Jurors who will decide the fate of Al Qaeda conspirator Zacarias Moussaoui are in for more heartbreaking testimony from family members of those who died in the Sept. 11, 2001, terror attacks.

When Moussaoui's death-penalty trial resumes Monday, prosecutors planned to continue to present victim-impact testimony from those personally affected by 9/11. They have said about 45 such witnesses will testify -- compared, they noted -- with the nearly 3,000 people who died that day.

The jury already has heard about a half-dozen painful accounts of the human toll exacted in the airborne attacks. They included a New York City firefighter whose friend and mentor was killed when he was struck by the body of a person who jumped from one of World Trade Center towers to avoid being burned alive and the suicide note of a woman who lost her husband when his plane crashed into the towers.
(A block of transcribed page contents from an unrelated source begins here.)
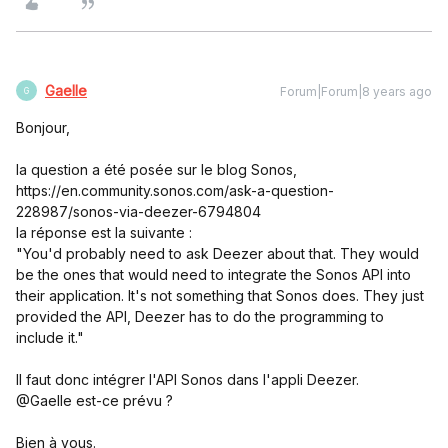
Gaelle
Forum|Forum|8 years ago
G
Bonjour,
la question a été posée sur le blog Sonos,
https://en.community.sonos.com/ask-a-question-
228987/sonos-via-deezer-6794804
la réponse est la suivante :
"You'd probably need to ask Deezer about that. They would
be the ones that would need to integrate the Sonos API into
their application. It's not something that Sonos does. They just
provided the API, Deezer has to do the programming to
include it."
Il faut donc intégrer l'API Sonos dans l'appli Deezer.
@Gaelle est-ce prévu ?
Bien à vous.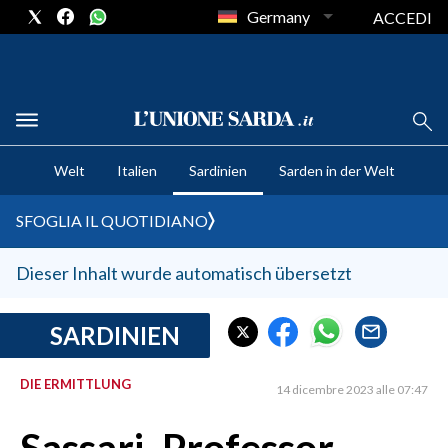
Germany
ACCEDI
CRONACA SARDEGNA
Welt
Italien
Sardinien
Sarden in der Welt
CAGLIARI
PROVINCIA DI CAGLIARI
SFOGLIA IL QUOTIDIANO
SULCIS IGLESIENTE
MEDIO CAMPIDANO
Dieser Inhalt wurde automatisch übersetzt
ORISTANO E PROVINCIA
SASSARI E PROVINCIA
SARDINIEN
GALLURA
DIE ERMITTLUNG
NUORO E PROVINCIA
14 dicembre 2023 alle 07:47
OGLIASTRA
AGENDA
Moussaoui is the only person charged in this country in connection with the Sept. 11 attacks. The jury deciding his fate has already declared him eligible for the death penalty by determining that his actions caused at least one death on 9/11.

Even though he was in jail in Minnesota at the time of the attacks, the jury ruled that lies told by Moussaoui to federal agents a month before the attacks kept them from identifying and stopping some of the hijackers.

Now they must decide whether Moussaoui deserves execution or life in prison.
Defense lawyers hope the jury will spare Moussaoui's life because of his limited role in the attacks, evidence of mental illness and because they say his execution would only fuel his dream of martyrdom.